L.320 Rephrase – it is the authors’ job to interpret the results. Regarding this bias, it would be important to provide data to show that there might be this bias, including providing average depth estimates for the middle and ‘high?’ (should be upper) tracts? (This is tied to my comment on Fig.3 in general comments). Provide supporting refs from the literature on this bias and how one could potentially address this for future studies.
I have not seen anything on ethical approval/declaration in using electrofishing for sampling in the paper?
Conclusions – should be a brief overview of the findings, linking to the objectives, and way forward. However most of the write up appeared to be much more suited within the discussion section, especially in developing the last discussion para on alternative management.
L. 17 Add ‘inland fisheries’
L. 18 Instead of unavailable (since the data are now available), a more appropriate word would be ‘novel’. Also ‘..age structure of (instead of one)’
L. 21 There is no real context for the mention of the LIFE15 NAT/IT/000823 project?
L. 123 I assume it should be fish density and biomass.
L.317 I would not use the word scarce given the available studies being compared to in L. 332 onwards.

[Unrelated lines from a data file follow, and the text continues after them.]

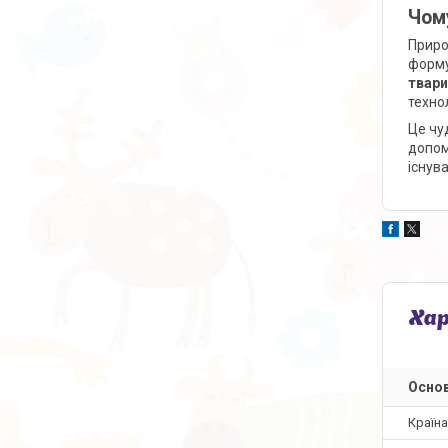
Чому
Приро
форму
твари
технол
Це чу
допом
існув
Ха
Основ
Країн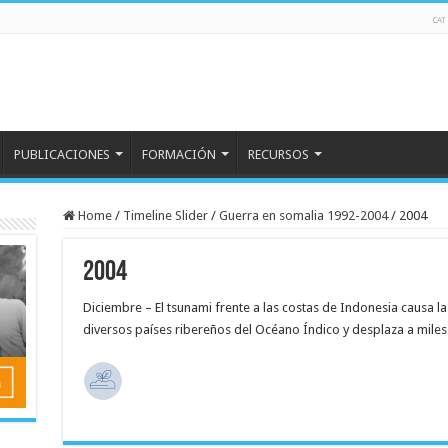
PUBLICACIONES
FORMACIÓN
RECURSOS
Home
/
Timeline Slider
/
Guerra en somalia 1992-2004
/
2004
2004
Diciembre – El tsunami frente a las costas de Indonesia causa 
diversos países ribereños del Océano Índico y desplaza a miles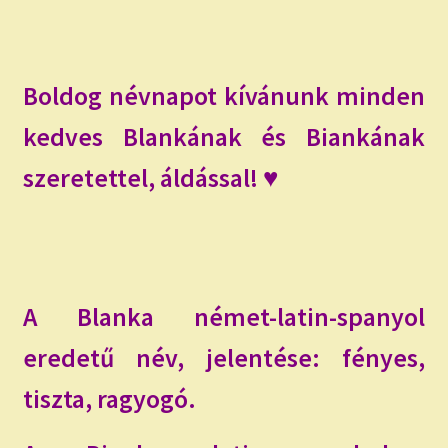
child
menu
Expand
ISMERJ MEG!
child
menu
ÍRJ NEKEM!
Boldog névnapot kívánunk minden
kedves Blankának és Biankának
IRATKOZZ FEL A VIDEÓ CSATORNÁNKRA!
szeretettel, áldással! ♥
TAROT ELEMZÉS MEGRENDELÉSE LIMITÁLT!
AJÁNDÉKOKKAL!
A Blanka német-latin-spanyol
eredetű név, jelentése: fényes,
tiszta, ragyogó.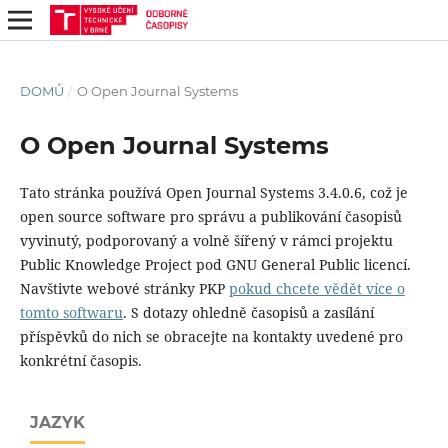
DOMŮ
/
O Open Journal Systems
O Open Journal Systems
Tato stránka používá Open Journal Systems 3.4.0.6, což je
open source software pro správu a publikování časopisů
vyvinutý, podporovaný a volně šířený v rámci projektu
Public Knowledge Project pod GNU General Public licencí.
Navštivte webové stránky PKP
pokud chcete vědět více o
tomto softwaru
. S dotazy ohledně časopisů a zasílání
příspěvků do nich se obracejte na kontakty uvedené pro
konkrétní časopis.
JAZYK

L. 329 Authors appeared dismissive of evidence by Gibertoni et al. (2014) but with no clear context on why they might think otherwise, i.e. the fish do not migrate. Since authors sampled both the lakes and rivers, it would be useful to counter the evidence with their own observations, e.g. were there different phenotypic traits observed?

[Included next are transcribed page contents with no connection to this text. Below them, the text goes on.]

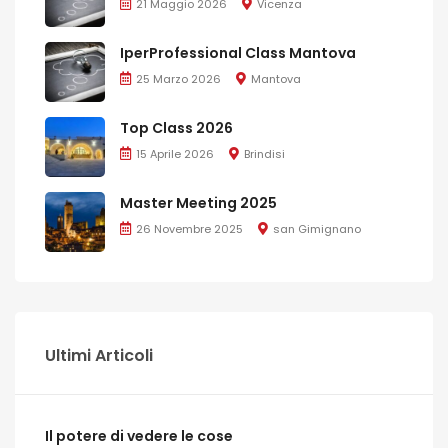
21 Maggio 2026
Vicenza
IperProfessional Class Mantova
25 Marzo 2026
Mantova
Top Class 2026
15 Aprile 2026
Brindisi
Master Meeting 2025
26 Novembre 2025
san Gimignano
Ultimi Articoli
Il potere di vedere le cose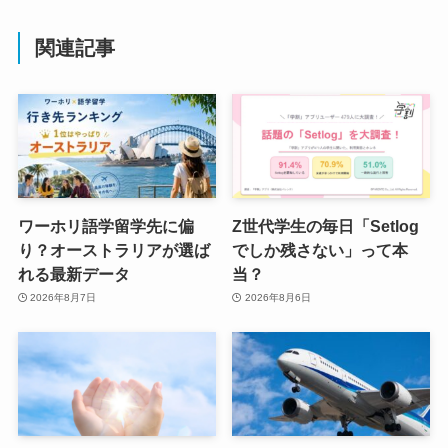
関連記事
ワーホリ語学留学先に偏
Z世代学生の毎日「Setlog
り？オーストラリアが選ば
でしか残さない」って本
れる最新データ
当？
2026年8月7日
2026年8月6日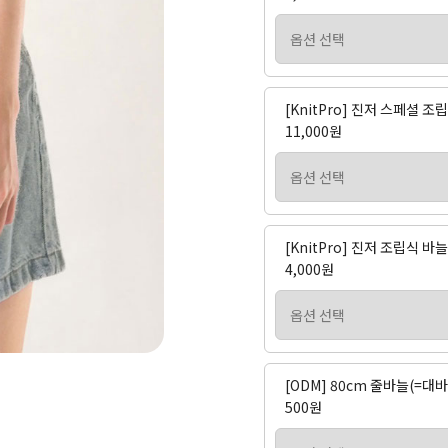
[KnitPro] 진저 스페셜 
11,000원
[KnitPro] 진저 조립식 
4,000원
[ODM] 80cm 줄바늘(=대바
500원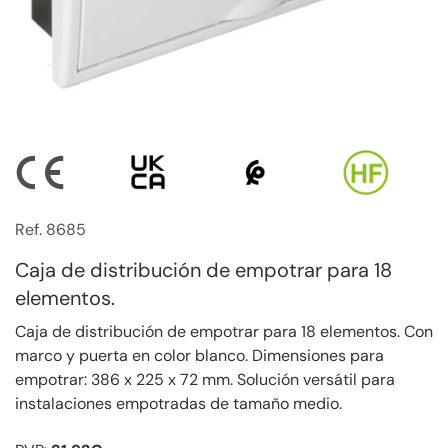
Ref. 8685
Caja de distribución de empotrar para 18
elementos.
Caja de distribución de empotrar para 18 elementos. Con
marco y puerta en color blanco. Dimensiones para
empotrar: 386 x 225 x 72 mm. Solución versátil para
instalaciones empotradas de tamaño medio.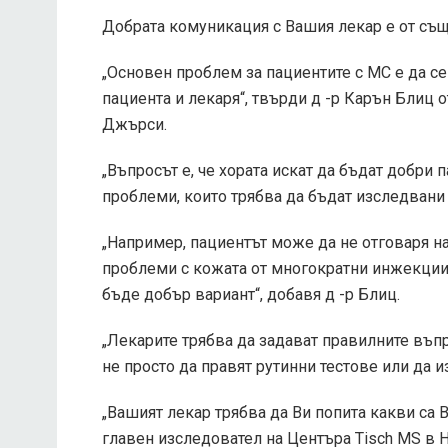
Добрата комуникация с Вашия лекар е от същ
„Основен проблем за пациентите с МС е да с
пациента и лекаря“, твърди д -р Карън Блиц
Джърси.
„Въпросът е, че хората искат да бъдат добри 
проблеми, които трябва да бъдат изследвани 
„Например, пациентът може да не отговаря н
проблеми с кожата от многократни инжекции
бъде добър вариант“, добавя д -р Блиц.
„Лекарите трябва да задават правилните въпр
не просто да правят рутинни тестове или да 
„Вашият лекар трябва да Ви попита какви са В
главен изследовател на Центъра Tisch MS в 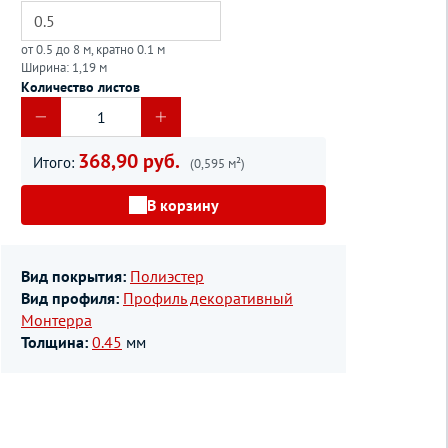
от 0.5 до 8 м, кратно 0.1 м
Ширина: 1,19 м
Количество листов
368,90 руб.
Итого:
(0,595 м²)
В корзину
Вид покрытия:
Полиэстер
Вид профиля:
Профиль декоративный
Монтерра
Толщина:
0.45
мм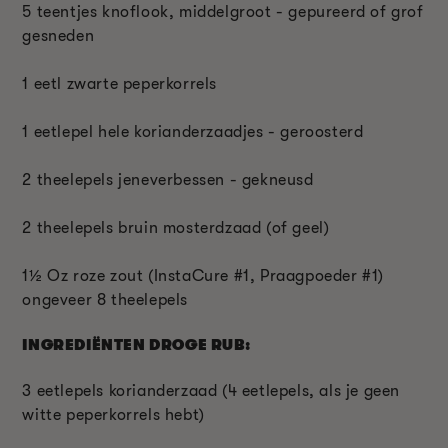
5 teentjes knoflook, middelgroot - gepureerd of grof
gesneden
1 eetl zwarte peperkorrels
1 eetlepel hele korianderzaadjes - geroosterd
2 theelepels jeneverbessen - gekneusd
2 theelepels bruin mosterdzaad (of geel)
1
½
Oz roze zout (InstaCure #1, Praagpoeder #1)
ongeveer 8 theelepels
INGREDIËNTEN DROGE RUB:
3 eetlepels korianderzaad (4 eetlepels, als je geen
witte peperkorrels hebt)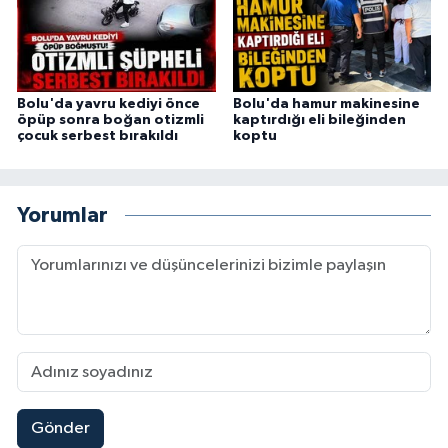
Bolu'da yavru kediyi önce
Bolu'da hamur makinesine
öpüp sonra boğan otizmli
kaptırdığı eli bileğinden
çocuk serbest bırakıldı
koptu
Yorumlar
Gönder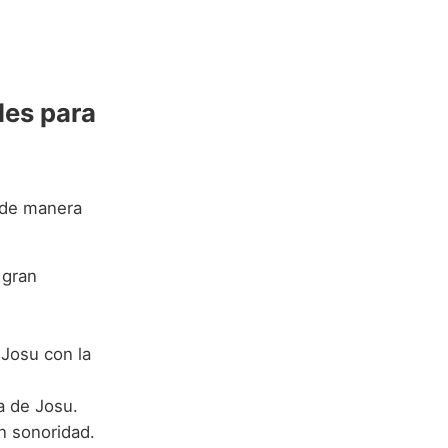
es para
 de manera
 gran
Josu con la
a de Josu.
n sonoridad.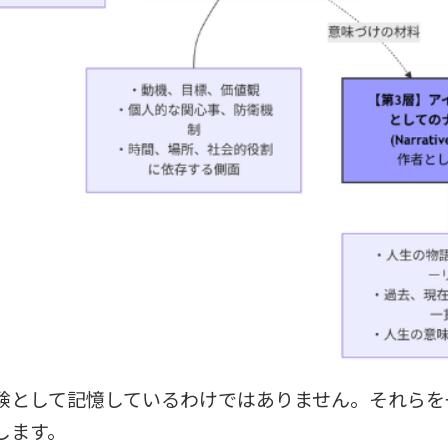
験として記憶しているわけではありません。それらを
します。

L. 341 A single sentence paragraph?
L. 354 What is highly variable in salmonids?
L. 356 MLL not MML.
L.358 What exactly is the number referring to in ‘annual controls of 3%’? Control of no of visitors?
L. 361 So MLL implies that you can keep animals >40 cm TL (not necessarily mature yet) – why is this an impact on reproductive stock? Rephrase
L. 363 ‘Furthermore’ instead of ‘Further’
L. 369 ‘Observation’ iii is not an observation but an assessment, and obs I and ii is supporting the assessment. One thing the authors have not acknowledged – the issue (limitation) with the estimated mean length at first maturity?
L. 371 Why would ‘relatively small and young mature individuals’ be ‘an effect of stocking activities’ – need to elaborate? Also, no context provided on stocking activities done in the lake/ river?
L. 377 I don’t see observation v?
L. 375 The paragraph in its current form is not well structured or developed in its arguments – the current impression is that the authors are not sure whether the fishery is overexploited or close to optimum yield. Please restructure. The paragraph should also be split to two – move the discussion on observation iv and lines 377 onwards about exploring alternative management as a separate para. Clarify what is meant by HS and why this would be ‘promoting a more balanced population size structure, higher biomass, density, and fecundity of older and larger fish’.
The authors talked about climate change effects in the introduction but nothing of this is mentioned in the discussion? What important climate resilient management could be considered?